Maior marca havia sido registrada na última quarta-feira, 19, com 204 mil infecções; aumento do número de mortes e lotação das UTIs também causam preocupação

  • Por Jovem Pan
  • 26/01/2022 22h17 - Atualizado em 26/01/2022 22h40
EFE/EPA/ATEF SAFADI pessoa sendo testada para covid-19 Variante Ômicron é a principal fonte das novas infecções no Brasil

O Brasil quebrou o recorde de novos casos da pandemia de Covid-19 mais uma vez nesta quarta-feira, 26: foram registradas 224.567 infecções em 24 horas, de acordo com o Conselho Nacional de Secretários de Saúde (Conass). O número supera a marca anterior, de 204 mil, ocorrida na última quarta, 19. A média móvel de novos casos nos últimos sete dias ficou em 159.877, também a maior marca desde que o coronavírus chegou ao Brasil. As mortes apresentaram mais um aumento preocupante nas últimas 24 horas e chegaram a 570, seguindo em uma trajetória ascendente. A média móvel de novos óbitos nos últimos sete dias é de 365. No total, o Brasil teve 24.535.884 casos de Covid-19 detectados desde o início da pandemia e 624.413 mortes.

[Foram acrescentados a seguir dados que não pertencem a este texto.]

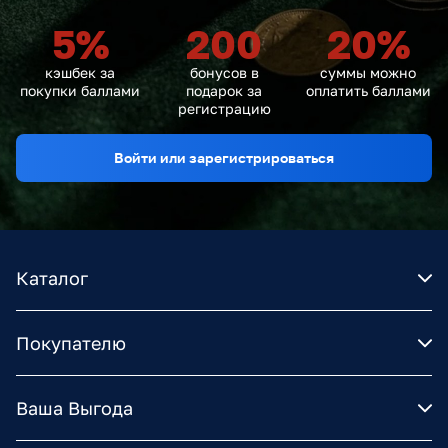
5
%
200
20
%
кэшбек за
бонусов в
суммы можно
покупки баллами
подарок за
оплатить баллами
регистрацию
Войти или зарегистрироваться
Каталог
Покупателю
Ваша Выгода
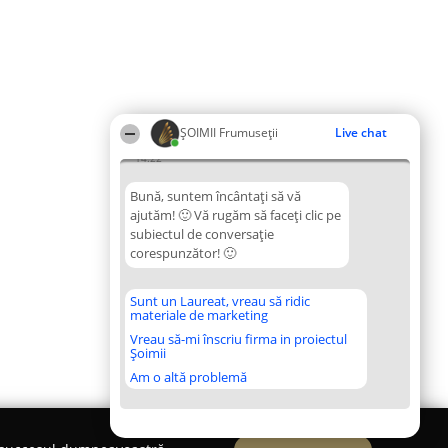
ȘOIMII Frumuseții
Live chat
14:22
Bună, suntem încântați să vă
ajutăm! 🙂 Vă rugăm să faceți clic pe
subiectul de conversație
corespunzător! 🙂
Sunt un Laureat, vreau să ridic
materiale de marketing
Vreau să-mi înscriu firma in proiectul
Șoimii
Am o altă problemă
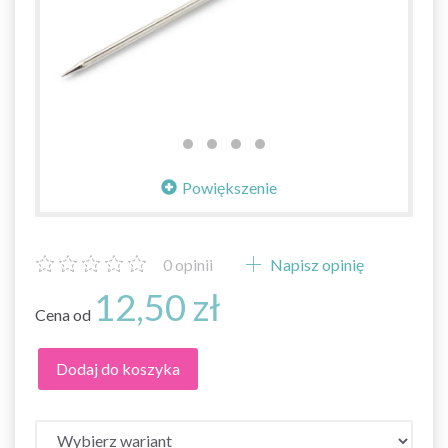
Powiększenie
0
opinii
Napisz opinię
12,50 zł
Cena od
Dodaj do koszyka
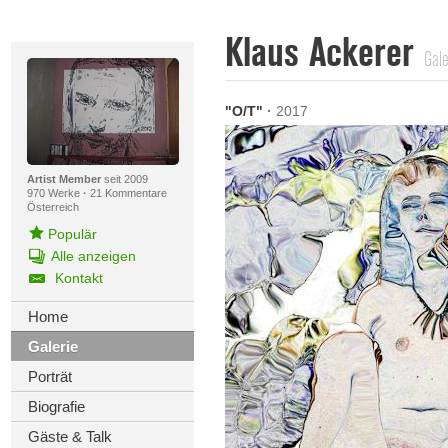
Klaus Ackerer
Gale
"O/T"
·
2017
Artist Member
seit 2009
970 Werke
·
21 Kommentare
Österreich
Populär
Alle anzeigen
Kontakt
Home
Galerie
Porträt
Biografie
Gäste & Talk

A situação é reflexo do espalhamento avançado da variante Ômicron, cepa mais transmissível que chegou ao país em dezembro e tem capacidade de driblar a imunidade prévia, seja a das vacinas ou de infecções anteriores. Outro dado preocupante vem dos hospitais: a ocupação de leitos de UTI por Covid-19 no Sistema Único de Saúde (SUS) voltou a subir no Brasil. De acordo com nota técnica divulgada pela Fiocruz, seis Estados registraram alerta crítico, com mais de 80% de ocupação: Pernambuco, Espírito Santo, Goiás, Piauí, Rio Grande do Norte e Mato Grosso do Sul. Já o Distrito Federal tem 98% dos leitos ocupados. Outras 12 regiões tiveram aumento nos indicadores e entraram na zona de alerta intermediária, com mais 60% a 80% de ocupação – incluindo o Rio de Janeiro (62%) e São Paulo (66%). Os pesquisadores da Fiocruz afirmam que a situação está piorando, embora o avanço da vacinação ajude a desenhar um quadro diferente do de outros momentos mais críticos da pandemia.